Tuesday Reading Roundup, Week 5

Sometimes I find myself planning out blog posts just for the sake of blog posts.  For instance, this afternoon I thought about posting a couple short essays I wrote for Happiness, the Life of Virtue, and Friendship.  Then I realized, “No, that would be boring.”  So I spared you.  Yes, you’re welcome.

1. Planting Missional Churches by Ed Stetzer–You already know some about this book if you read my posts about it last week.  What has been great about reading it is that my imagination has never been fired by the idea of church-planting.  Now it is.  I’m finding that I do find a lot of the ideas exciting and that my imagination has some room to run around in them.  The question in my context now: Why liturgical Anglican churches?  Can such churches truly meet unmet needs in communities in the US?  Again and again, this book points me to the need for a robust ecclesiology (theology of the church) as a prerequisite for church-planting.  I think Stetzer falls short (and I think that’s because he’s Southern Baptist).  I’ll need to hit the books to develop that further.

2. Christians Among the Virtues by Stanley Hauerwas and Charles Pinches–A familiar favorite.  This week–reading about Aquinas.  This has been a really good read and a useful secondary resource.

3. Putting on Virtue by Jennifer A. Herdt–Again, a repeat.  Again, for the same class–Virtue, the Life of Happiness, and Friendship with Hauerwas.  It, too, is a secondary resource for this week’s reading of Aquinas, but I haven’t yet cracked it.
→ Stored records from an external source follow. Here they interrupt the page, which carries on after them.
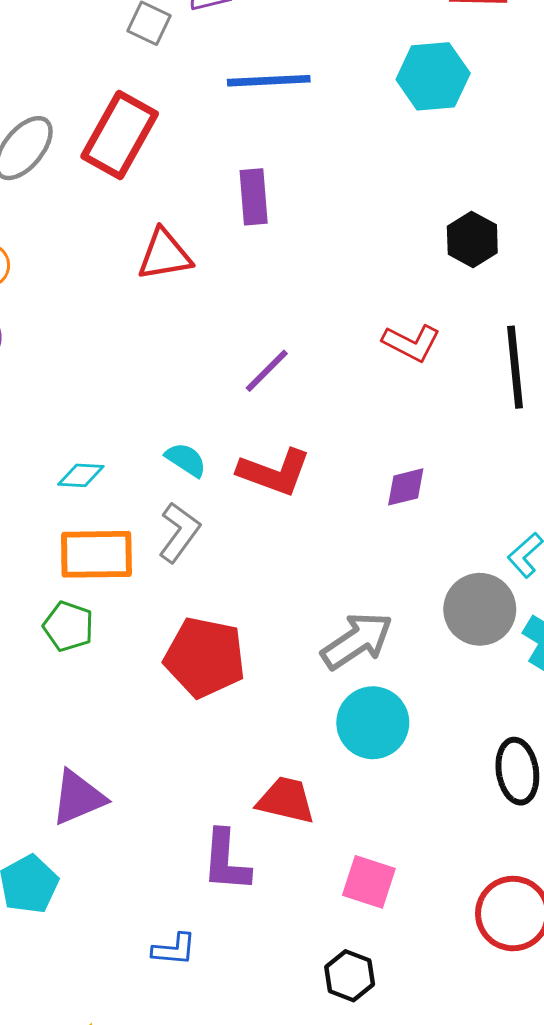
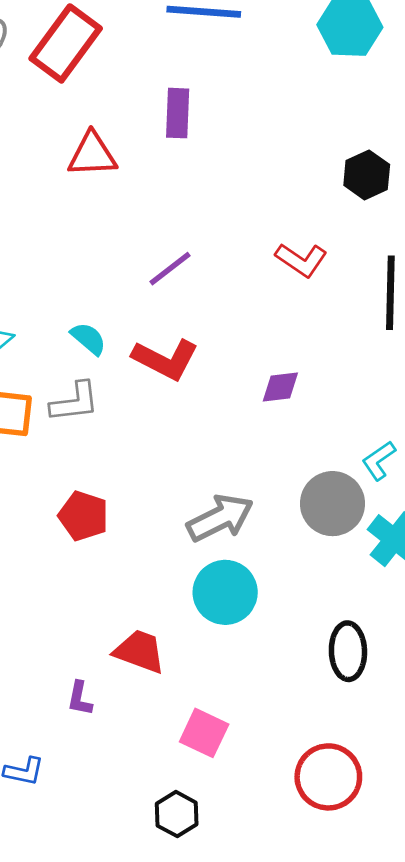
gray L-shape: (179, 532) -> (75, 402), turned 40
red pentagon: (205, 657) -> (83, 516), size x0.7
purple L-shape: (226, 861) -> (80, 698), size x0.6

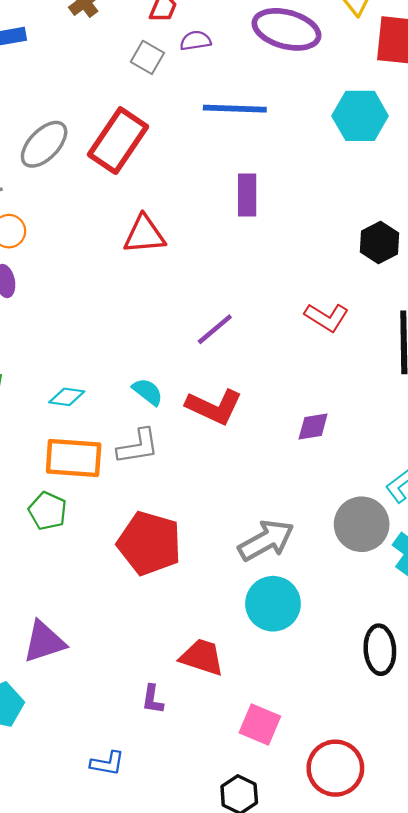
purple rectangle: (178, 113) -> (247, 195), moved
red pentagon: (83, 516) -> (149, 543), size x1.5
red circle: (328, 777) -> (335, 768), moved

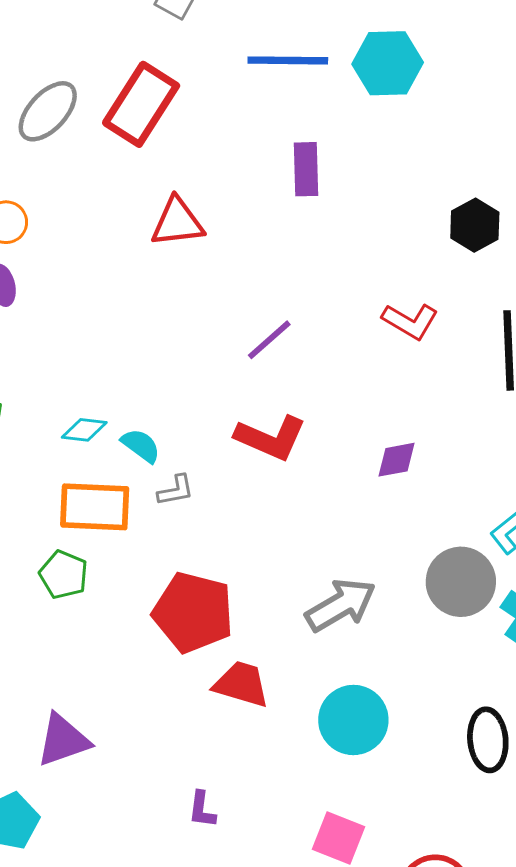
cyan hexagon: (360, 116) -> (388, 63), moved
cyan semicircle: (148, 392) -> (141, 446), moved
gray L-shape: (138, 446) -> (176, 490), size x0.7
cyan circle: (273, 604) -> (353, 720), moved
red trapezoid: (202, 657) -> (241, 684), moved

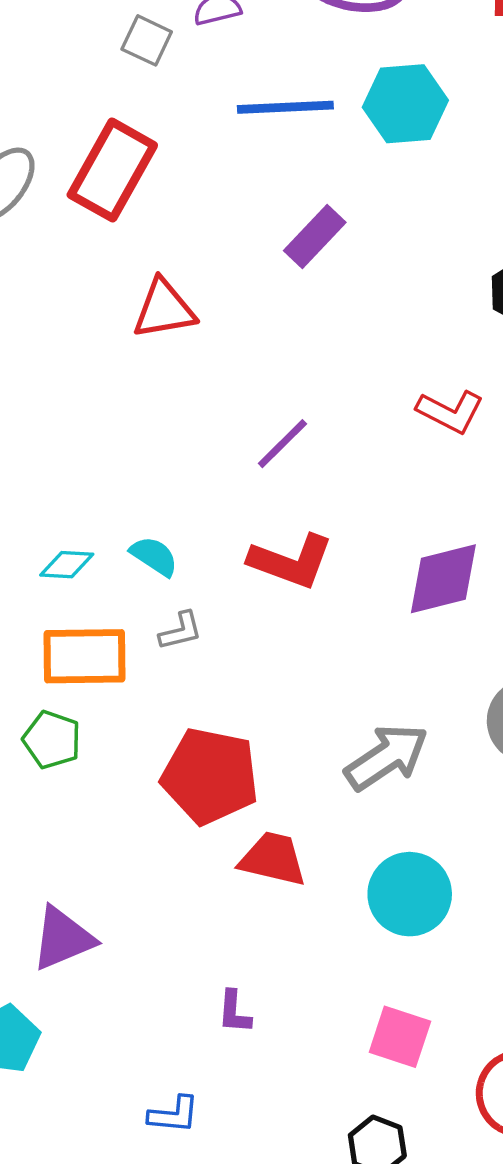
purple rectangle: (306, 169) -> (315, 236), turned 48
cyan semicircle: (141, 446) -> (154, 556), moved
purple diamond: (396, 460) -> (443, 579), size x1.6

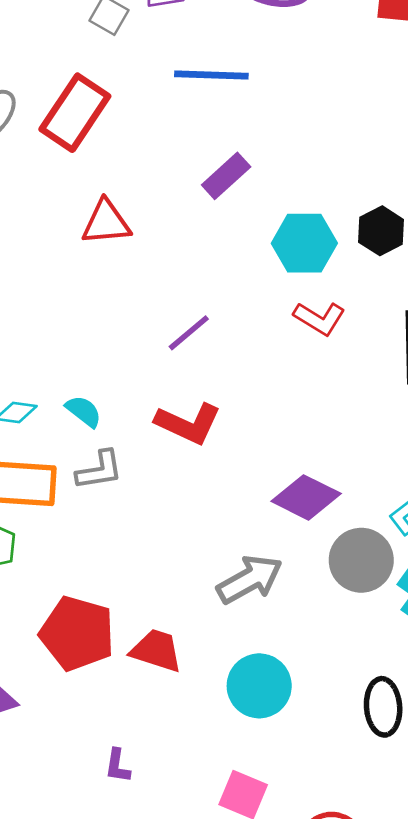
cyan hexagon: (405, 104) -> (304, 243), moved
purple diamond: (443, 579) -> (306, 497), moved, turned 36
gray L-shape: (181, 631) -> (99, 470), size x1.4
red pentagon: (210, 776) -> (77, 633), moved

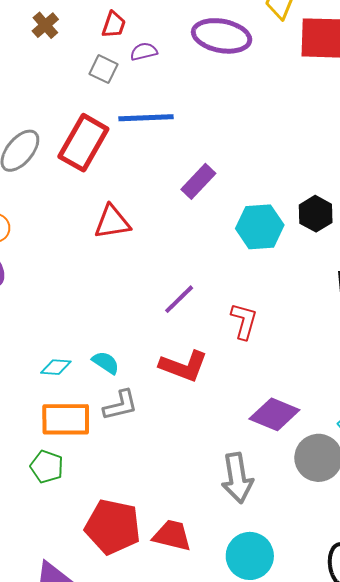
blue line: (211, 75) -> (146, 118), moved
red L-shape: (319, 318) -> (244, 321), moved, turned -102
gray arrow: (250, 579) -> (237, 478), turned 114

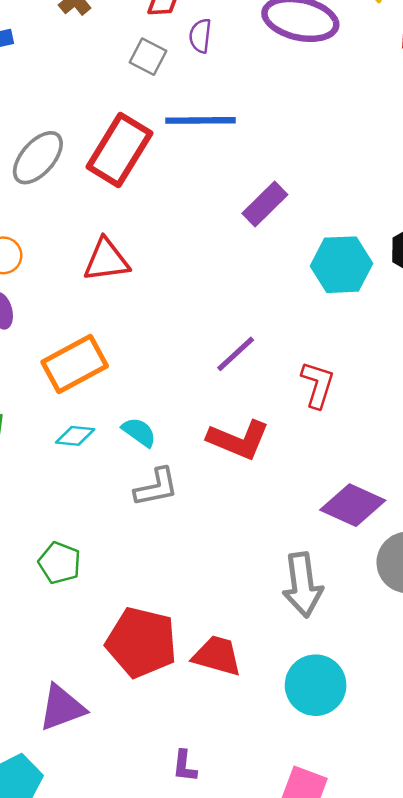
purple semicircle: (144, 52) -> (200, 36), turned -72
red triangle: (112, 222) -> (106, 260), moved
orange rectangle: (66, 419) -> (75, 364), moved, turned -30

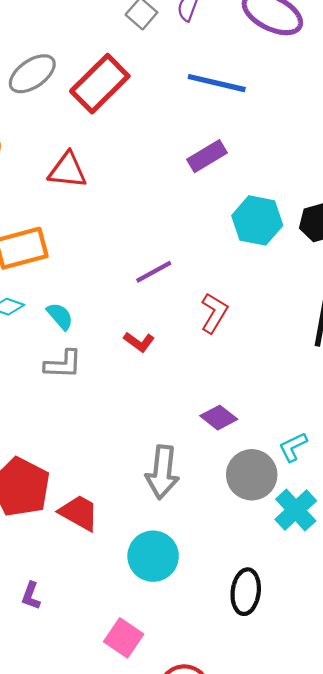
blue line: (201, 120) -> (217, 83), moved
red L-shape: (238, 440) -> (139, 342), size x0.6
purple diamond: (353, 505) -> (219, 418), size x0.7

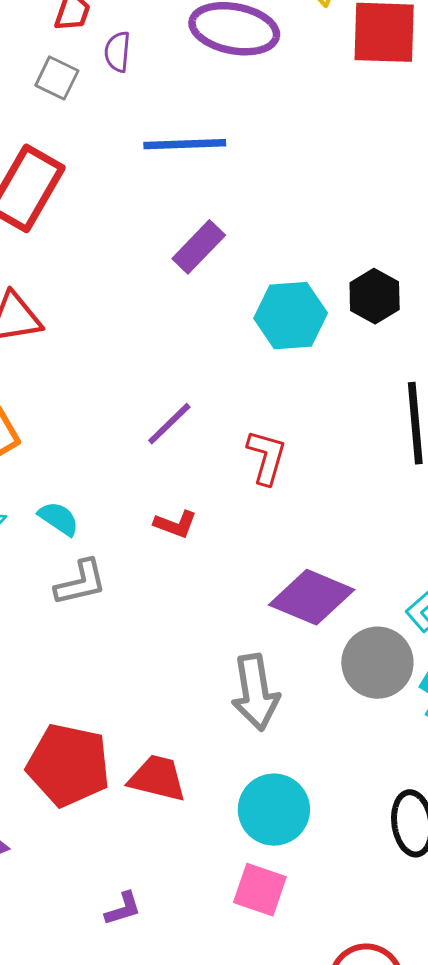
purple diamond: (219, 418) -> (312, 597), size x1.6
purple L-shape: (31, 596) -> (123, 909), turned -112
pink square: (124, 638) -> (260, 890), moved

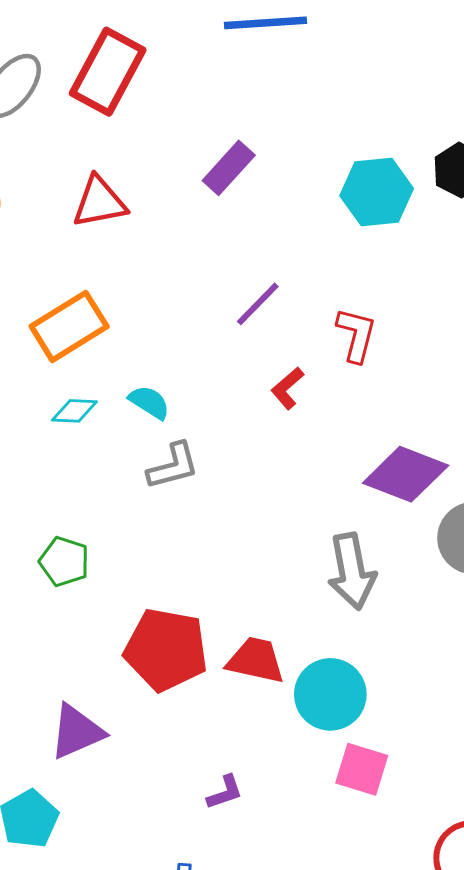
purple rectangle: (199, 247) -> (229, 168), moved
red L-shape: (175, 524) -> (287, 388), moved, turned 120
cyan circle: (274, 810) -> (330, 694), moved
4. Treatise on the Virtues by St. Thomas Aquinas–The man himself arrives.  I’ll be reading this for the next two weeks.  Hopefully all this virtue stuff in my Hauerwas class will start making sense (and coming more directly from the primary sources, something which it has as yet failed to do).  I still remember how confused I was the first time I tried to read Aquinas, with absolutely no instruction as to his organizational method, in undergrad.  Derrida was an easier read.  Now somehow Aquinas doesn’t seem as difficult, at least once I get into the rhythms of his organization.  Of course, the fact that it is Tuesday night and I have yet to start reading probably bodes ill for my finishing the assigned portion for this week.

5. Deliverance by James Dickey–Famous poet writes lauded novel which is made into Burt Reynolds/Jon Voight film.  It’s always annoying to pick up movie tie-in edition paperbacks, but this is a new low–bare-chested Burt is never a good thing.  Four friends set out on a wilderness adventure in north Georgia.  Things go horribly, horribly wrong.

6.  Great Lent by Alexander Schmemann–Okay, so it’s a sham.  I’ll never start it, and I’ll always make it look like I read Orthodoxers.

7. Generation to Generation by Edwin H. Friedman–A modern classic on family systems (is there any other kind of classic on family systems theory?) within church and synagogue.  I’m told it’s good.  I’ll find out tomorrow before class.

And as for tonight?

1. Walk Pru.

2. Finish the rest of Stetzer’s book.

3. Quickly clean up some houseness.

4. Watch a yet-to-be-determined movie with Dave and possible more folks.